Jelang Musim 2026-2027, Malut United Resmi Ganti Nama Jadi Java United FC
Senjakota- Perjalanan klub sepak bola asal Maluku Utara, Malut United FC, memasuki babak baru. Menjelang musim kompetisi 2026-2027, klub tersebut resmi berganti identitas menjadi Java United FC sekaligus memindahkan markas dan pusat operasional dari Ternate ke Semarang, Jawa Tengah.
Perubahan nama dan domisili itu telah memperoleh persetujuan resmi dari PSSI melalui Kongres Biasa yang digelar pada Senin, 3 Agustus 2026.

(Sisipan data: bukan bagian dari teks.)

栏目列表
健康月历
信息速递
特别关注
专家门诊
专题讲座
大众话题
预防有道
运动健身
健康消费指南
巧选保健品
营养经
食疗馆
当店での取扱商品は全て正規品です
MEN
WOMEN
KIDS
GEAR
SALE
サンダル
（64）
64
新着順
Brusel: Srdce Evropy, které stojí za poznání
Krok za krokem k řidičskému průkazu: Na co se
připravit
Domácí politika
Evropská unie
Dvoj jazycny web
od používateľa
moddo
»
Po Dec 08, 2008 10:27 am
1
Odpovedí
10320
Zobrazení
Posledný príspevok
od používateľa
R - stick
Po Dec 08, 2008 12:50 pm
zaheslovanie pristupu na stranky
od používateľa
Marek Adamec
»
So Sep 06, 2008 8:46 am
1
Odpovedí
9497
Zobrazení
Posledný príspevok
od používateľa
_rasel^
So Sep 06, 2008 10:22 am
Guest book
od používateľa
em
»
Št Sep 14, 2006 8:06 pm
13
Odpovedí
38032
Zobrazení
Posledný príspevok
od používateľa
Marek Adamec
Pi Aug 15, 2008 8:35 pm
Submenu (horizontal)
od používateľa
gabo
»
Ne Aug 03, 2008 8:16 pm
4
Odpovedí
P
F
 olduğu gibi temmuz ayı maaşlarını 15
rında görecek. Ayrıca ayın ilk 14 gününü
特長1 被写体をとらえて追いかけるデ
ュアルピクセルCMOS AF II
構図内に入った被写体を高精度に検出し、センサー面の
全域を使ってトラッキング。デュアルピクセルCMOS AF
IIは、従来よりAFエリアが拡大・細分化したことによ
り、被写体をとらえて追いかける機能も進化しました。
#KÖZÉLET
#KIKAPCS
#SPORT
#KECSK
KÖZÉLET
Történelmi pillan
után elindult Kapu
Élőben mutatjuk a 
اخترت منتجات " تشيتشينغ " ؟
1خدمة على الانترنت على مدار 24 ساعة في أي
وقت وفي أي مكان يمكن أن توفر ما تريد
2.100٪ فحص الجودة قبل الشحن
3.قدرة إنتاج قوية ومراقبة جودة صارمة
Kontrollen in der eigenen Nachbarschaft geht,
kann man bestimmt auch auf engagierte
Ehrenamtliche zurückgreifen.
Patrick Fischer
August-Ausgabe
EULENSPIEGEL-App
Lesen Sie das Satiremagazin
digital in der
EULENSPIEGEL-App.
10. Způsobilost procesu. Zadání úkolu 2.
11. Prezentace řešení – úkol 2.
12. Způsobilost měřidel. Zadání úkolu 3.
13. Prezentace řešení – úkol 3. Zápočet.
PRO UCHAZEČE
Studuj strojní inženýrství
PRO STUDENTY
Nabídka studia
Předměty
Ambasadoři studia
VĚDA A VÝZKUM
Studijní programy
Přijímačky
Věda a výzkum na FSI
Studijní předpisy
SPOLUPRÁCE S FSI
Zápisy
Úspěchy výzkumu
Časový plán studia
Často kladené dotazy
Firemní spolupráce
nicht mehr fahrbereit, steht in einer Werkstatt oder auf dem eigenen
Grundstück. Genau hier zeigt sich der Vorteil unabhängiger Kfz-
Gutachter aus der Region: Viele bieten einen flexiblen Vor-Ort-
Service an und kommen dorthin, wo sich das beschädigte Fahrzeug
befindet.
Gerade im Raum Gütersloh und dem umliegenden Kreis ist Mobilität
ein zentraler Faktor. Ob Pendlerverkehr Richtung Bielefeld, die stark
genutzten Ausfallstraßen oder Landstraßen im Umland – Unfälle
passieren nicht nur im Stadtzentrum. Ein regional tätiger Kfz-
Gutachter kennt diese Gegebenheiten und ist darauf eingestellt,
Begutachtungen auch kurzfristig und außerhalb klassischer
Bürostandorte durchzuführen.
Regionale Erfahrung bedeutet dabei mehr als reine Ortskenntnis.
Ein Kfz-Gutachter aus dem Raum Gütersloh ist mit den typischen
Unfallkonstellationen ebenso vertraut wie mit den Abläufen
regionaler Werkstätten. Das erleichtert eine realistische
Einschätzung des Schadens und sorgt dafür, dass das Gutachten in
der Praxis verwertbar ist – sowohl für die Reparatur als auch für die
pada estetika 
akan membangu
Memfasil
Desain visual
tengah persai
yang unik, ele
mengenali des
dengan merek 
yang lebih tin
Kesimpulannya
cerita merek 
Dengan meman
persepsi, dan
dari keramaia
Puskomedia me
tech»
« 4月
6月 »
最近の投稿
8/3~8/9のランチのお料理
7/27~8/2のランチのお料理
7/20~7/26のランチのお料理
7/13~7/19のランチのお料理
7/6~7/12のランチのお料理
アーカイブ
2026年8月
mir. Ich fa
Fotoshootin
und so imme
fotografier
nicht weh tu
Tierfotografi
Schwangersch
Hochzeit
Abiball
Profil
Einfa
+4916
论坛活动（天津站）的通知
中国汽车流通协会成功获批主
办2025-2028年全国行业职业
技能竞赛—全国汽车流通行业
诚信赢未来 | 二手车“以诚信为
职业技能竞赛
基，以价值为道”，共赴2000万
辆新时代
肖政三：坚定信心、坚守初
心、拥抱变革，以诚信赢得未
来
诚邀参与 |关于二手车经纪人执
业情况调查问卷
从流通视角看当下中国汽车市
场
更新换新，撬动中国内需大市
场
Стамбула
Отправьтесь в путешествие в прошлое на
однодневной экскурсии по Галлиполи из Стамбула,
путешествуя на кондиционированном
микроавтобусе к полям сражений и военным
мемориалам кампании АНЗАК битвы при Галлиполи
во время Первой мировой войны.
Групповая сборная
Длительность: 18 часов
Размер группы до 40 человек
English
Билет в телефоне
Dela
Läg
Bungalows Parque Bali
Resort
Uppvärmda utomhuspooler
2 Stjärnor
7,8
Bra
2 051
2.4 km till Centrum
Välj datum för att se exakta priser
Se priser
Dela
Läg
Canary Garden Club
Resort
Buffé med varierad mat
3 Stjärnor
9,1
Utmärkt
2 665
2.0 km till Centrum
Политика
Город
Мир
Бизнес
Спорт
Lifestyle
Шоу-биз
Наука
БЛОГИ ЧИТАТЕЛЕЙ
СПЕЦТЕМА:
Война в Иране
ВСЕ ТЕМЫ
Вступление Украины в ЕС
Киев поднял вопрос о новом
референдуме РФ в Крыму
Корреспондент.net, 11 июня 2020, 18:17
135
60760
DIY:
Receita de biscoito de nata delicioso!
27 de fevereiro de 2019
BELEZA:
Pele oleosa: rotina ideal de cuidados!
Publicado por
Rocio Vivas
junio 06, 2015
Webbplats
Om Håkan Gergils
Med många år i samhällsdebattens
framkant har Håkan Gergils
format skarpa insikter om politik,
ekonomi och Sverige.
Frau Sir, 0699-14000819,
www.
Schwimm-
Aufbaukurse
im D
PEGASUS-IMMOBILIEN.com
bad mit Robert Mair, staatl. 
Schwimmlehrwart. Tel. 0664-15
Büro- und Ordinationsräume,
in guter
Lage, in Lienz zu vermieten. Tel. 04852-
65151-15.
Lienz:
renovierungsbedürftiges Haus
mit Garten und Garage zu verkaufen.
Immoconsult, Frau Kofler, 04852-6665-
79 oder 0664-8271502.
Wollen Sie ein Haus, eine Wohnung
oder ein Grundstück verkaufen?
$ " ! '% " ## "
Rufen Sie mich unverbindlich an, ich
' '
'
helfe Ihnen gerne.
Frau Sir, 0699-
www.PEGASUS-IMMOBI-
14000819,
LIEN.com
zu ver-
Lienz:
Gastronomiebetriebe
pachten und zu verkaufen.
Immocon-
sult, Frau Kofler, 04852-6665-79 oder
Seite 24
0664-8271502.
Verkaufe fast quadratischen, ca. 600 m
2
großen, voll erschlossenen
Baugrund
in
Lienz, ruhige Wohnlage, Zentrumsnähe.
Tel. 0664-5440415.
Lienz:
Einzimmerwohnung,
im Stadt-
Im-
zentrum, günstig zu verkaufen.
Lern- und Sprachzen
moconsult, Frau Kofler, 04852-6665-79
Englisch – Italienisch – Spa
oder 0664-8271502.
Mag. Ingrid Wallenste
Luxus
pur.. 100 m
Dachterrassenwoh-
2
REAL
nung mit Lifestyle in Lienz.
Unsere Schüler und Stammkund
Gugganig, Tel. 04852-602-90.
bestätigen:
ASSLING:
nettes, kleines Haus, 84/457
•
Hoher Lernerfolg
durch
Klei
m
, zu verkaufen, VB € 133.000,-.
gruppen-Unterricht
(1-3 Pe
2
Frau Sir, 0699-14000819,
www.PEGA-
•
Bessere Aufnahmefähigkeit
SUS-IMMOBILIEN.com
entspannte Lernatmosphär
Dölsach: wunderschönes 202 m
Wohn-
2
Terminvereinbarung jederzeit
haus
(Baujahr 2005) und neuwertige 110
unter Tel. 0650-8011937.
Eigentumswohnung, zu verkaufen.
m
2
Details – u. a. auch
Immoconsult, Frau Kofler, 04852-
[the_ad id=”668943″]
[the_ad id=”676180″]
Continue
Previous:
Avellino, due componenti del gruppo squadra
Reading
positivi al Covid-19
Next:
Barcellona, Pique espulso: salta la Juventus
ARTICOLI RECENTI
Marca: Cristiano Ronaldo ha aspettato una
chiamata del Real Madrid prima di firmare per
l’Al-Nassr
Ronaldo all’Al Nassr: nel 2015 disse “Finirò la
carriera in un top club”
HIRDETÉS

Presiden Java United FC, Sofyan Lestaluhu, mengatakan keputusan tersebut diambil setelah melalui berbagai pertimbangan strategis. Menurut dia, langkah ini bertujuan untuk menjaga keberlanjutan klub sekaligus mendorong profesionalisme dalam pengelolaan tim.
“Keputusan perubahan nama dan markas tim telah melalui pertimbangan matang dari manajemen dengan tujuan membangun klub yang semakin profesional dan berkelanjutan,” ujar Sofyan dalam keterangan resmi.
Pada musim 2026-2027, Java United FC akan bermarkas di Stadion Jatidiri, Semarang. Manajemen menegaskan kehadiran klub di Jawa Tengah bukan untuk mengambil alih eksistensi klub lokal, melainkan berkontribusi terhadap perkembangan sepak bola nasional.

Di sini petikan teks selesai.